Nathan has his own stall in the Harvard locker room, and took pregame warmups with the Crimson before a home game last month. When the Crimson headed over to Boston’s TD Garden for the game against the Terriers, Potvin rode the bus with the team, and when the game was over, he celebrated with them in the locker room.

“When he came into the room,” said junior forward Eric Kroshus, “everyone started cheering and giving him high-fives. It’s a real joy. He’s pretty inspirational, how down-to-earth he is.

And, while he might not be able to join the team on the ice, Nathan may well be an MVP of sorts for the Crimson, making their woes on the ice look like a cakewalk.

“We’ve enjoyed every second that we had Nathan with us,” Donato said. “He really hs been a tremendous role model for us in the fact that he’s so courageously fighting cancer. He’s great to have around, he’s got a great personality. His perseverance through what is an incredibly difficult time lends a lot of perspective to our group.”

“In hockey,” Kroshus said, “there’s adversity, and you face tough times, then you start feeling like whining or giving up, and you’re like, ‘I can’t really do that. Not with what he’s faced.’”

And, when Donato’s players can capture a big win –as it happens, Harvard has won three of its last four games – being able to share the win with their youngest teammate makes it that much better.

“I know our guys enjoy winning,” Donato said, “and enjoy the win with each other, but there’s no question that it’s extra special with having Nathan around.”

Even a game like the Beanpot consolation game – traditionally a lonely affair that falls well short of the announced attendance of 17,565 – is bigger with Nathan looking on.

“Guys are thinking a bit, ‘Oh, it’s the third-place game, starts at 4:30, and no one’s going to be there,’ said Kroshus. “Then, the back of your mind speaks up and it’s a great opportunity. We’re playing at TD Garden, playing BU, playing college hockey. You’re kind of thankful for what you have, and you show that.”

And, when Nathan can’t be in the locker room as a teammate, the Harvard players like having him as an opponent – on the Playstation 3 that the team pooled its meal money to buy for him.

“We had a big event,” Kroshus said. “He came down, his parents came down, his family came down, the whole team was there. We were talking to him, started talking about NHL 11, and he said, ‘I have NHL 2008,’ and we said, ‘Oh yeah, we should get you one,’ kind of kidding, kind of not. The captains got together and said ‘If we each in’…we bought him a Playstation 3 as well as NHL 11. Then, he was in Boston for treatment, so we went to his hospital room, brought it to him. Now, we play online, adding him as a friend on PS3.

“He’ll probably be beating me in a week or two.”

And as Harvard looks to beat its remaining opponents – dropping an online battle or two to Nathan Potvin in the process – their greatest hope is to see Nathan beat cancer.

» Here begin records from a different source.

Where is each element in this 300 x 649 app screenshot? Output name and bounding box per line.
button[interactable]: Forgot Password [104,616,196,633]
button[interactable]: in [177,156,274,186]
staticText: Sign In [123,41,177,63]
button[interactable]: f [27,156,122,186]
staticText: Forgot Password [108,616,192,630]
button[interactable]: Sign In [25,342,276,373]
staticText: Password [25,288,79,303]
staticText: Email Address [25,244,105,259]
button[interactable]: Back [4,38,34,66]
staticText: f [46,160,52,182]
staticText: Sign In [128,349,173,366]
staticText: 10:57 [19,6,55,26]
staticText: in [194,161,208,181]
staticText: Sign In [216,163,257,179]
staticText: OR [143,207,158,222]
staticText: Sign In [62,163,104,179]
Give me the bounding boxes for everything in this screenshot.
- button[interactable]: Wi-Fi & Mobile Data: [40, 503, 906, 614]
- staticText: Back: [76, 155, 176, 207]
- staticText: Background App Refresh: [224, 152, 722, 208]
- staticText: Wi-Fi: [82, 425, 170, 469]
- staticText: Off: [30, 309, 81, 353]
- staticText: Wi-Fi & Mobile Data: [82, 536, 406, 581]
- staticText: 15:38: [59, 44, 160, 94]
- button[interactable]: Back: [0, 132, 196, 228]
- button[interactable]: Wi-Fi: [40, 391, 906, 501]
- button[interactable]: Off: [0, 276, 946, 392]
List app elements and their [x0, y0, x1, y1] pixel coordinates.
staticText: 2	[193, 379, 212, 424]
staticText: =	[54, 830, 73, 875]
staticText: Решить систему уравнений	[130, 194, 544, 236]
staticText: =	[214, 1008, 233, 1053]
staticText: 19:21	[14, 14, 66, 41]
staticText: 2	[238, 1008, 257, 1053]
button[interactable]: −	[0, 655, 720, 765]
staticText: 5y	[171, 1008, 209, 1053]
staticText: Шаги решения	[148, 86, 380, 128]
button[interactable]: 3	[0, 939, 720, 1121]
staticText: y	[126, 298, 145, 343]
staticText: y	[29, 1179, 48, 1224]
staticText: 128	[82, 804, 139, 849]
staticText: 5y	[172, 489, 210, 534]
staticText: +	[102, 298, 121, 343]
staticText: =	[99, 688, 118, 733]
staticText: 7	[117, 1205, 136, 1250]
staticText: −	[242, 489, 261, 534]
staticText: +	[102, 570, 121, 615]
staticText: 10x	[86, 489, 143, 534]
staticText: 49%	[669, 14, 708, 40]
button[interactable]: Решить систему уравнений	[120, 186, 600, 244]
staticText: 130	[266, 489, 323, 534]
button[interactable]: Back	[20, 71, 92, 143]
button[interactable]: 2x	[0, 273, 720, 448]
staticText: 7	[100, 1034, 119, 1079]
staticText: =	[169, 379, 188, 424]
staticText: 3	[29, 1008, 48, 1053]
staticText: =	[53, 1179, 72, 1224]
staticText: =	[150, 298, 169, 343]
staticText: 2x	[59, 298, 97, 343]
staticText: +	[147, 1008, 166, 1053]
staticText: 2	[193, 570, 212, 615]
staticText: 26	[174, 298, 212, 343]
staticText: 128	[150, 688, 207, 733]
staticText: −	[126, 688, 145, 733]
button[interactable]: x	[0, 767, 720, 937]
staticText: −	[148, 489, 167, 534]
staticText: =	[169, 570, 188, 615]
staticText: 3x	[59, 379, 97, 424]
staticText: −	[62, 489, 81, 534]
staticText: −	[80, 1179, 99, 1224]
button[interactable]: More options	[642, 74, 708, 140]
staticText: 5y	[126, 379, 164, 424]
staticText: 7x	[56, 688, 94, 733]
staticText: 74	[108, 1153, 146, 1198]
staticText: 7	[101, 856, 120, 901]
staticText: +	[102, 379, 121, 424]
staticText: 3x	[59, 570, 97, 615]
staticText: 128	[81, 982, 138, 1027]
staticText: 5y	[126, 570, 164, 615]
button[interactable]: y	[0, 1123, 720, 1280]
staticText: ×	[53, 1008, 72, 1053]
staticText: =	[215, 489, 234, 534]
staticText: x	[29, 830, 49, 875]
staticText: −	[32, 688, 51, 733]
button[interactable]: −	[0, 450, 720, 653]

“I hope that Nathan’s at the Beanpot 25 years from now,” Donato said, “coming down in the locker room and celebrating a great win for us. I hope he’s able to beat it. He’s got incredible courage, he’s got great support in his family, and he’s got great support in our locker room.”

“This relationship with him is not a one-season thing,” Kroshus said. “He’s part of his team forever. As long as he wants to come and hang out in the locker room with us, he’s welcome there as part of the team. We hope he battles through this and resumes a normal life.”